Выбрать главу

И как недействительны все эти учреждения! Каждый год в Соединенных Штатах совершается более десяти тысяч убийств, а наверное не более десяти процентов преступников подвергаются наказанию. Остальные девяносто процентов остаются на свободе и не только от прошлого года, но и от всех предыдущих лет, -- а мы все-таки их не боимся. Мы знаем также, что все люди, которые в будущем году  совершат убийства, пока еще находятся на свободе также, как убийцы всех  последующих лет, и что ничто не может помешать им; а между тем мы продолжаем жить спокойно, полагаясь, очевидно, не на могущество закона, а на доброе расположение к нам людей, среди которых мы живем.

И когда вмешивается закон насколько он нас защищает? Он обыкновенно заключает преступника в тюрьму. Пожизненное заключение редко длится действительно всю жизнь, так что практически мы можем считать заключение мерой только временной. Мы берем человека с "головорезными наклонностями", сажаем его в тюрьму, держим его там под строгим и жестоким надзором пять или десять лет, а затем возвращаем ему полную свободу. Разве это не то же самое, как говорит мистер Льюис, что "заключить в клетку на месяц или на год тигра-людоеда, а затем выпустить его на свободу?" Можно ли предполагать, что преступник выйдет из тюрьмы с большим уважением к людям, чем вошел туда? Не сделается ли скорее его нрав еще более свирепым, чем был прежде? И можно ли считать меры такого рода направленными к безопасности общества?

Наши уголовные законы могут преследовать только одну законную цель: исправление людей. Преступление, если только оно не является следствием болезни, всегда совершается вследствие недостатка любви, и исправительная деятельность какого бы то ни было рода может быть направлена только к тому, чтобы заронить хоть искру любви в человеческую душу. Кажется, ясно, насколько наши тюрьмы далеки от такой цели. Что же касается смертной казни, то она является прямым уклонением от нашего долга. "Какое мы имеем право, -- спрашивал кто-то, -- делать из того света место ссылки важнейших уголовных преступников и отсылать их туда, не сообразуясь с желаниями его обитателей?"

Сиделки в больницах оказывают предпочтение самым безнадежным больным; также и настоящий судья должен стремиться к тому, чтобы оказывать спасительное влияние даже при самых выдающихся, самых интересных случаях преступности. Неужели нельзя сделать чего-либо лучшего, чем просто повесить преступника?

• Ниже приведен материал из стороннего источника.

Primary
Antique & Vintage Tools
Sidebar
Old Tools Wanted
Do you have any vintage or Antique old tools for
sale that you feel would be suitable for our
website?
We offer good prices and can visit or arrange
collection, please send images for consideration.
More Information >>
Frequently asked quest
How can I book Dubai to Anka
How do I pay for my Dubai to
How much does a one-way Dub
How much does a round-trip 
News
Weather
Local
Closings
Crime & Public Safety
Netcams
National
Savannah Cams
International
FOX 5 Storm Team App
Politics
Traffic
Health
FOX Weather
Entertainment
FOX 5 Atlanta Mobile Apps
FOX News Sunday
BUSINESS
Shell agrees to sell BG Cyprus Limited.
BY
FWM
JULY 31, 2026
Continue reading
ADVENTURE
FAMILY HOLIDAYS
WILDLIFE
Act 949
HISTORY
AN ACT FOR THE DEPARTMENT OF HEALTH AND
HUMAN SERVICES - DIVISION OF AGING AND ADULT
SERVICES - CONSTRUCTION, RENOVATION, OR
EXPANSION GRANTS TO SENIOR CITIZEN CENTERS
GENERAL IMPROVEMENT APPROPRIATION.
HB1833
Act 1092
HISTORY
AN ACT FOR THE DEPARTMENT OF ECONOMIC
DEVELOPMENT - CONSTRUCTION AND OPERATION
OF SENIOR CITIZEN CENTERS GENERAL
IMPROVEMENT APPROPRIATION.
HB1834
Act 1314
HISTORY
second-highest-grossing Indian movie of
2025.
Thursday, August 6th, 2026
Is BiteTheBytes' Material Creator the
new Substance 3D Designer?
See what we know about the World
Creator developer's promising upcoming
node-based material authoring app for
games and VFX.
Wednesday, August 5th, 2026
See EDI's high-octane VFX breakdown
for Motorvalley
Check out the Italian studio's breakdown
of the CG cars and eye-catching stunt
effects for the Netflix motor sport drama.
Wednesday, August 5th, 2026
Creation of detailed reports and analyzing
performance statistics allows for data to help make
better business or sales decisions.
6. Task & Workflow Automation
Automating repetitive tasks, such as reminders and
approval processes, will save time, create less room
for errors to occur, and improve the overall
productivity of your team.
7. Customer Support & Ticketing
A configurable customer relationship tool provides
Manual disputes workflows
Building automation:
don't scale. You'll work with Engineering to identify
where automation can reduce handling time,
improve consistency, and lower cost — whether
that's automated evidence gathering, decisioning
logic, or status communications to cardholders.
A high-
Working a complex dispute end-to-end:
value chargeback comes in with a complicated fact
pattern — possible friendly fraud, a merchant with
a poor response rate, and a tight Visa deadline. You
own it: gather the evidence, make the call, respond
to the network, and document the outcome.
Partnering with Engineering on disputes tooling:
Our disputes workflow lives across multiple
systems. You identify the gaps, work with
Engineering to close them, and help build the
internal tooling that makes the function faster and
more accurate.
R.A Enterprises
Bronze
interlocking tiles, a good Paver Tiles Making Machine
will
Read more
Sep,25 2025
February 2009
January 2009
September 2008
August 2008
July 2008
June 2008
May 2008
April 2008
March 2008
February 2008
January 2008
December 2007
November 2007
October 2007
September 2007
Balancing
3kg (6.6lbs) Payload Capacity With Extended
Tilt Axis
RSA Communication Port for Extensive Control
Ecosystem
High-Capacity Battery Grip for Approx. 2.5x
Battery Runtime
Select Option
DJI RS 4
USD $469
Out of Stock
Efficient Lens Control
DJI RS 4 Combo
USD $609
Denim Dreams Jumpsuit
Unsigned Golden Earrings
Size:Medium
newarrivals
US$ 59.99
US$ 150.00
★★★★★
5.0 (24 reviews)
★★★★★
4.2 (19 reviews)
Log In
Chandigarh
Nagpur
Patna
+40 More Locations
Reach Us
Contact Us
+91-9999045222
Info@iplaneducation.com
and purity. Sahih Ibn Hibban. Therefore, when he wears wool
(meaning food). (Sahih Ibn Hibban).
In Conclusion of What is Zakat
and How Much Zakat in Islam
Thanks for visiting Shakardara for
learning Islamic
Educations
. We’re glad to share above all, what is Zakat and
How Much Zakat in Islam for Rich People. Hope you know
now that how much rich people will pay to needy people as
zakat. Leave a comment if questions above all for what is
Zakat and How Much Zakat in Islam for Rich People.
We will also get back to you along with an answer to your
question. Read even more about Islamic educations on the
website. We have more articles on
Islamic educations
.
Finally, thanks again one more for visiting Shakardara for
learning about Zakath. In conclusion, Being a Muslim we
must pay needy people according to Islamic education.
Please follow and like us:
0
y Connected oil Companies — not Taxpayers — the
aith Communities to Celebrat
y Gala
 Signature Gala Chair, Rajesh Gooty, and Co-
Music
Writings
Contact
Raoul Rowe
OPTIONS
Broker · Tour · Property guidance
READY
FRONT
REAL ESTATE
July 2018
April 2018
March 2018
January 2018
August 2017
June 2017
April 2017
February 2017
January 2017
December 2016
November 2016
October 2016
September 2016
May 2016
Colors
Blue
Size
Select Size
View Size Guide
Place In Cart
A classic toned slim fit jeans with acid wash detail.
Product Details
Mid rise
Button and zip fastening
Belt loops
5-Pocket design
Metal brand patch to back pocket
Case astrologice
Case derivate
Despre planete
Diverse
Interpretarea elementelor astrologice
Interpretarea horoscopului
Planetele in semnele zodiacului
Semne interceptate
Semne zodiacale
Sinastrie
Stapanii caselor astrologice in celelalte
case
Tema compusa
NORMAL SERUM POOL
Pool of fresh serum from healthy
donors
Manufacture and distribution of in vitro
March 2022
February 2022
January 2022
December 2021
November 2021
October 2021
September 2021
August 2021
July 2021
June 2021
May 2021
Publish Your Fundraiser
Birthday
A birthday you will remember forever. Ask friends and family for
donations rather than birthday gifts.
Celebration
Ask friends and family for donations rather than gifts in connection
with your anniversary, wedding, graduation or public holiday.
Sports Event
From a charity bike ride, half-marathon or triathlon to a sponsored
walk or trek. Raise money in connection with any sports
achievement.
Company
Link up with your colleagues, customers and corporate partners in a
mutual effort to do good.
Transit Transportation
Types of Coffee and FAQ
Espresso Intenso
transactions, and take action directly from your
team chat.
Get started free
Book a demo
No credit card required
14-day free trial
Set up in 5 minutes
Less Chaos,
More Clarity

Достигнем ли мы когда-нибудь такого понимания полицейской власти правительства,-- а общество, по-видимому, уже идет к этой цели, -- или не достигнем, во всяком случае приятно будет прийти к сознанию, что мы обязаны нашей безопасностью не виселицам и тюрьмам, не трусости и страху перед ними, а, главным образом, естественной доброте наших ближних; уже одно это сознание может дать счастье человеку.

Конечно, научное и гуманное отношение к преступлению и наказанию может установиться очень и очень не скоро. В Бирме на наказание смотрят как на искупление вины и преступник, заплатив свой долг обществу, возвращается в него как бы новым человеком. Он делается таким же, как все другие. (См. об этом в превосходной книге Фильдинга -- "Душа одного народа" *( Русский перевод ее сделан П. А. Буланже. Изд. "Посредника". Ред.). У нас, наоборот, наказание считается за нечто более позорное, чем самое преступление. Многие из нас согласились бы иметь своим предком убийцу но сочли бы позорным иметь им (предком) повешенного.